Yesterday, as Washington, D.C., got ready for the State of the Union, the man at the center of our story "The Shooter" was on Capitol Hill. We had arranged meetings with nine of the most influential members of the Senate and House to discuss the larger issues of the story — the difficulty soldiers, and especially members of elite Special Operations Forces, have transitioning to civilian life and the inadequacy of the assistance provided to them by our government. Our little traveling party, which included Phil Bronstein, who wrote our story and is executive chairman of the Center for Investigative Reporting, met for breakfast at about 9:15 and ended up hurrying out of the Capitol building just as it was being locked down in preparation for the President.

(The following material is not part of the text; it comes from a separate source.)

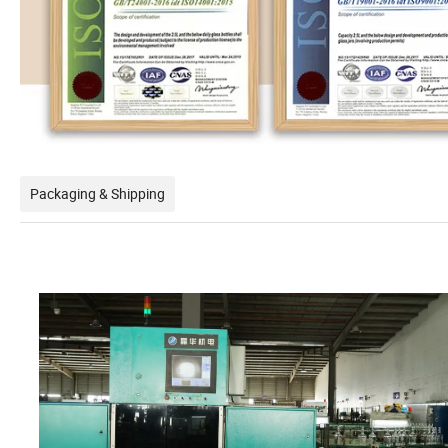
Packaging & Shipping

The Shooter is not as large as I expected. He's one of those guys who is sneaky big. He doesn't stand out. In a suit, you can't see his tattoos and you don't realize how solid he is until you stand next to him.
In every meeting, he hit on the same themes. In the years since 9/11, the toll on members of Tier One Special Operations Forces has become even more brutal than in previous eras. As the way we wage war has transitioned from boots on the ground to tactical, highly targeted strikes, those who do the striking are under unprecedented stresses. Without drama, he described his life as a member of SEAL Team 6: Three hundred days a year away from his family. Four-month deployments during which they performed missions — sometimes multiple missions — virtually every night. When not deployed, constant training — parachute jumps, underwater exercises, skills development, conditioning. The toll on the body, and the psyche, is unending, which makes the requirement of twenty years of service to qualify for pension and retirement benefits an unrealistic expectation in the modern era of war.
In one meeting, the Shooter gave an example of one of his own long-term injuries that stuck with me: He has arthritis in his neck that is the result of wearing heavy night-vision goggles every night for 120 nights in a row, repeated over multiple deployments. He's in his mid-30s.
He spoke of how difficult it was to leave the service. His fellow Team 6 members saw it as something of a betrayal, as quitting the mission. The command structure discourages it to keep force levels up. As a result, even though he gave notice of his intentions a year before his actual departure and signed up for another deployment (to Afghanistan, in winter) after the bin Laden mission, assistance in transitioning from military to civilian life was brief and abrupt. Health benefits for his family ended at midnight of his last day; no pension; no security provisions for him or his family.